Había dos banquitos al frente de la fotocopiadora donde dejamos nuestras marcas. La avalancha modernizadora se los llevó puestos y ya no podrán atestiguar las horas invertidas en estar ahí sentados, sin hacer demasiado, sin hacer nada, para ser honestos. Estar. Estar y estar. Vivir la ECI. Ir aunque no hubiera clases, ir por ir. Ir para estar.
Siempre digo que mi paso por Comunicación fue lo que me formó como persona y eso, a la larga, termina siendo lo más importante. Tardé mucho en recibirme, demasiado. Pero me di cuenta que en todos esos años en los que perdí el tiempo en realidad estaba ganando algo difícil de poner en palabras. ¿Cuál es la unidad de medida para la formación de una personalidad? ¿Con qué instrumento lo medimos? ¿Con una evaluación? Si ese fuera el caso diría que tan mal no me fue porque mis notas fueron, en general, bastante buenas pero lo que más valoro de mi paso por la Escuelita fueron las personas que pasaron por mi vida. Son los amigos de hoy, los que me enseñaron la vida de la vida.
La línea de partida y de llegada es la misma y ya no sé cuántas vueltas di. Estoy donde empecé, en los primeros renglones de este texto y en los primeros últimos días de mis días como estudiante. Hablo rápido, un poco atolondrado, defendiendo mi tesis como se defiende una victoria sufrida. Tengo más miedo a ganar que a perder. En los segundos finales cuando ya está casi todo dicho pongo una canción y un gif de una cinta de Moebius y digo, con las primeras lágrimas, todo esto que dije antes: soy, somos, esos mismos pibes que en el 2002 no tenían ningún tipo de esperanza en nada, los que perdíamos el tiempo, los que no sabíamos si algo de lo que estábamos haciendo serviría para algo. Lloro un poco más. Veo la bandera a cuadros. Una vez, y otra vez y otra vez. Mi vieja llora. Y algunos amigos también. Se vienen los huevos y la harina. Pelo ya no me queda, por esa cosa del paso del tiempo. Ya está, lo logré.
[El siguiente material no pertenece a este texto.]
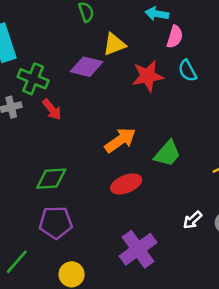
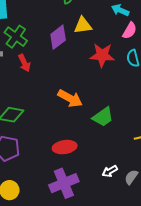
purple diamond: (87, 67) -> (58, 37), turned -65
orange arrow: (120, 140) -> (70, 98), turned 50
red ellipse: (126, 184) -> (65, 147), moved

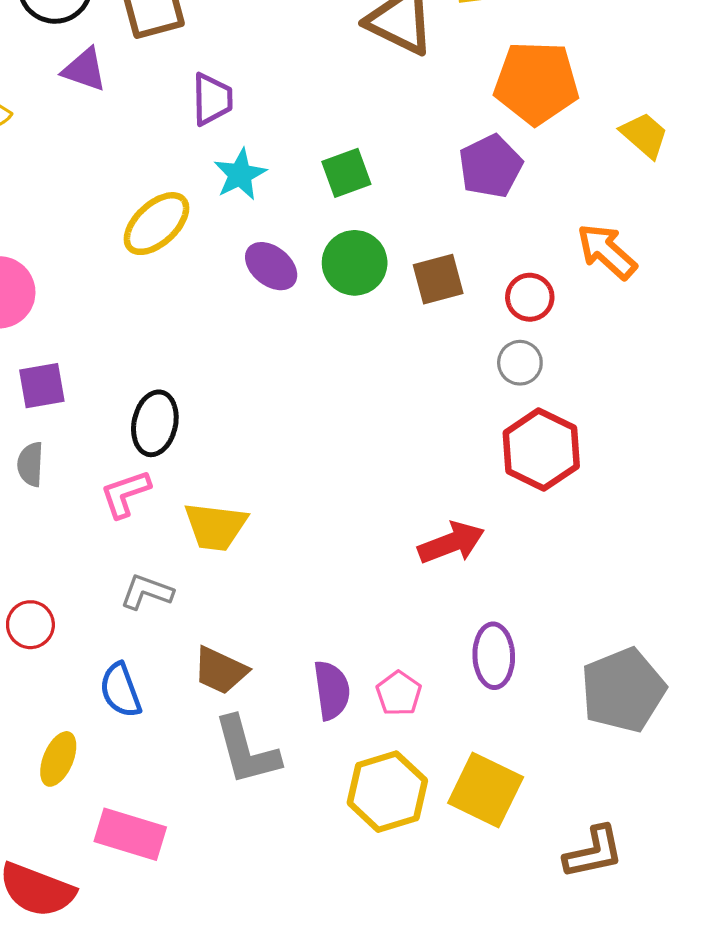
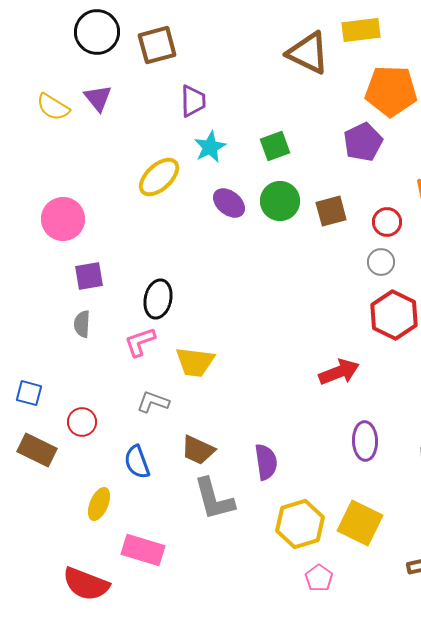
purple triangle: (84, 70) -> (98, 98), moved, turned 32
pink pentagon: (399, 693) -> (319, 578), moved

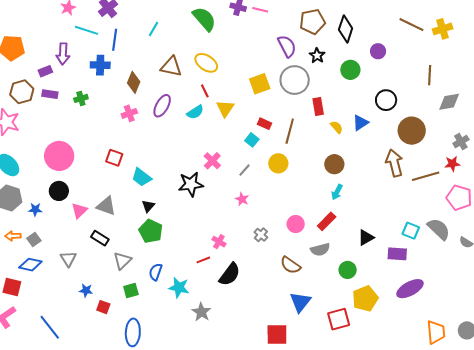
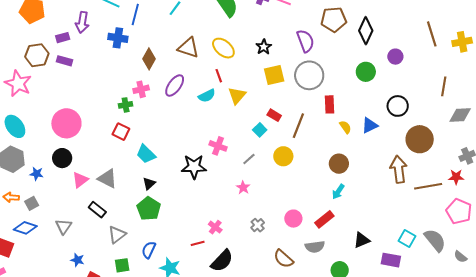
brown line: (411, 25) -> (432, 34), turned 40
black star: (317, 56) -> (264, 47), moved
green cross: (81, 98) -> (126, 105), moved
pink cross: (212, 161) -> (218, 146), turned -30

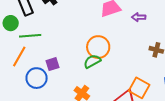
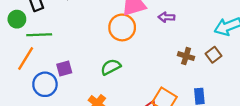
orange circle: (98, 47) -> (122, 27), moved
¿La canción que suena en esos instantes finales? Es obvio: tarda en llegar y al final, al final, hay recompensa.
“Y así vamos, corriendo tan lento como el verbo lo permite por esta gran curva que por larga parece recta, y nos deposita, tiempo después, cansados y maltrechos en el mismo lugar. Todo fue muy rápido y no hubo tiempo para pequeños milagros que decían a gritos llamarse felicidad. Todo fue muy rápido, y yo me senté a esperar”.
* Egresado de la ECI-UNC y escritor.